Bury has been expelled from the Football League and local rival Bolton Wanderers potentially faces the same fate within days, as financial troubles at two of English football's oldest clubs led to “one of the darkest days” in the history of the national game.

The English Football League, the body that runs three professional divisions below the Premier League, set a deadline of 5pm on Tuesday for the two teams based in England's North West to secure new ownership or sufficient funds to continue operating.

After a takeover deal for Bury collapsed hours before the deadline, and despite other last-minute acquisition offers being submitted to the club, the EFL's board said on Tuesday night that it had ended the club's participation in the league. The 125-year-old club becomes the first to be expelled since Maidstone in 1992.

I have a passing interest in football. I've supported Ipswich Town since I was a boy, having grown up there at the time that they were very good. And I did go to a couple of league matches last season. The interest isn't entirely cursory.

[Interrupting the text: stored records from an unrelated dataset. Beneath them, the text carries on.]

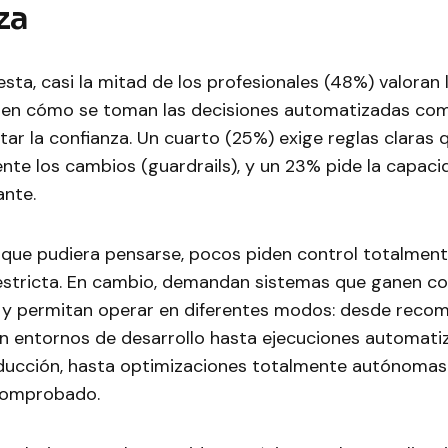
za
sta, casi la mitad de los profesionales (48%) valoran la
 en cómo se toman las decisiones automatizadas com
ar la confianza. Un cuarto (25%) exige reglas claras q
te los cambios (guardrails), y un 23% pide la capacid
ante.
o que pudiera pensarse, pocos piden control totalmen
estricta. En cambio, demandan sistemas que ganen co
y permitan operar en diferentes modos: desde reco
en entornos de desarrollo hasta ejecuciones automat
oducción, hasta optimizaciones totalmente autónomas
 comprobado.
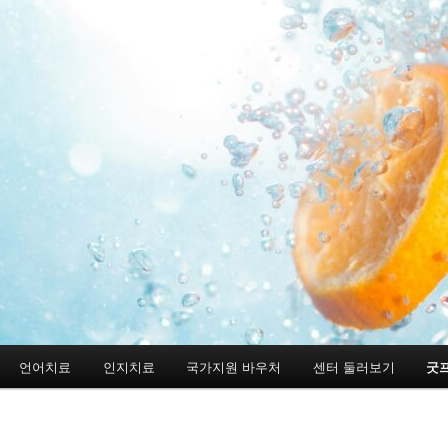
언어치료
인지치료
국가지원 바우처
센터 둘러보기
굿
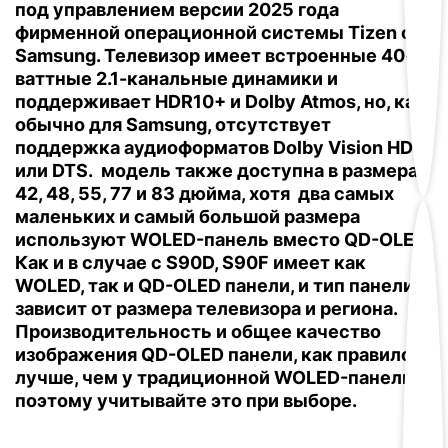
под управлением версии 2025 года
фирменной операционной системы Tizen от
Samsung.
Телевизор имеет встроенные 40-
ваттные 2.1-канальные динамики и
поддерживает HDR10+ и Dolby Atmos, но, как
обычно для Samsung, отсутствует
поддержка аудиоформатов Dolby Vision HDR
или DTS.
модель также доступна в размерах
42, 48, 55, 77 и 83 дюйма, хотя два самых
маленьких и самый большой размера
используют WOLED-панель вместо QD-OLED.
Как и в случае с S90D, S90F имеет как
WOLED, так и QD-OLED панели, и тип панели
зависит от размера телевизора и региона.
Производительность и общее качество
изображения QD-OLED панели, как правило,
лучше, чем у традиционной WOLED-панели,
поэтому учитывайте это при выборе.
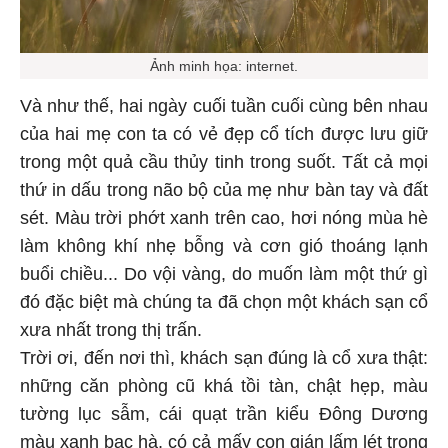
Ảnh minh họa: internet.
Và như thế, hai ngày cuối tuần cuối cùng bên nhau
của hai mẹ con ta có vẻ đẹp cổ tích được lưu giữ
trong một quả cầu thủy tinh trong suốt. Tất cả mọi
thứ in dấu trong não bộ của mẹ như bàn tay và đất
sét. Màu trời phớt xanh trên cao, hơi nóng mùa hè
làm không khí nhẹ bỗng và cơn gió thoáng lạnh
buổi chiều... Do vội vàng, do muốn làm một thứ gì
đó đặc biệt mà chúng ta đã chọn một khách sạn cổ
xưa nhất trong thị trấn.
Trời ơi, đến nơi thì, khách sạn đúng là cổ xưa thật:
những căn phòng cũ khá tồi tàn, chật hẹp, màu
tường lục sẫm, cái quạt trần kiểu Đông Dương
màu xanh bạc hà, có cả mấy con gián lấm lét trong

In that case I have concern for the Bury supporters, and the people of Bury itself, who will feel that this is a shattering blow. It is: it will be hard for the town to adjust to this, as it will also be if Bolton follow in their path as looks to be possible.

Then I noticed an article in the FT by Geoffrey Owen, who is the head of industrial policy  at Policy Exchange, by far the Tory's favourite think tank. He argued, as part of a debate on whether or not US companies were right to decide that profit maximisation is not now their sole priority. that:

When businesses concern themselves directly and predominantly with profits, they are not showing excessive regard for owners as distinct from stakeholders. Nor are they slighting other worthy objectives or allowing greed to govern its actions. Prioritising profits means focusing on the most obvious value to society. The idea that a company's main contribution to society comes from other aspects of its activities not directly related to profitability derives from a fundamental misunderstanding of what business does.

I accept he added a few minor caveats, but they were minor and he himself dismissed them, saying:

It would be a serious mistake to assume that the contribution that a business directly makes to the welfare of society is largely independent of its profitability. It is equally wrong to conclude that society has conferred on businesses certain privileges in return for which they must do good works that are not related to profitability.

How wrong can you be? If you follow that logic you end up with Bury.

And you end up with schools run as revenue maximising institutions that can use force to restrain pupils and expel them more readily.

The idea that business and society are unrelated because the micro view of personal gain is all that matters becomes the prevailing narrative and the result is, of course, cost to society.

I have created the Corporate Accountability Network to challenge this view. As I argue there:

The Corporate Accountability Network thinks that every company, wherever it is incorporated, and whatever its size has six groups of stakeholders, all of whom are at risk as a result of its existence. These six groups are:

1. All those who provide capital to the company

This group does include the company's shareholders. It also includes those who provide it with loan capital as well as banks, hire purchase, factoring and leasing companies and those who provide credit card facilities.

2. Those who trade with the company.

Most obviously this group includes those who sell to the company who are at risk that they may not be paid if, as is commonplace, those goods or services are supplied on trade credit terms with payment required after delivery. The group does, however, also include customers. They too can be creditors of the company, either because of deposits paid or because of guarantees offered which the company has an obligation to fulfil. All those who trade with a company have a right to know the risk that they face from doing so.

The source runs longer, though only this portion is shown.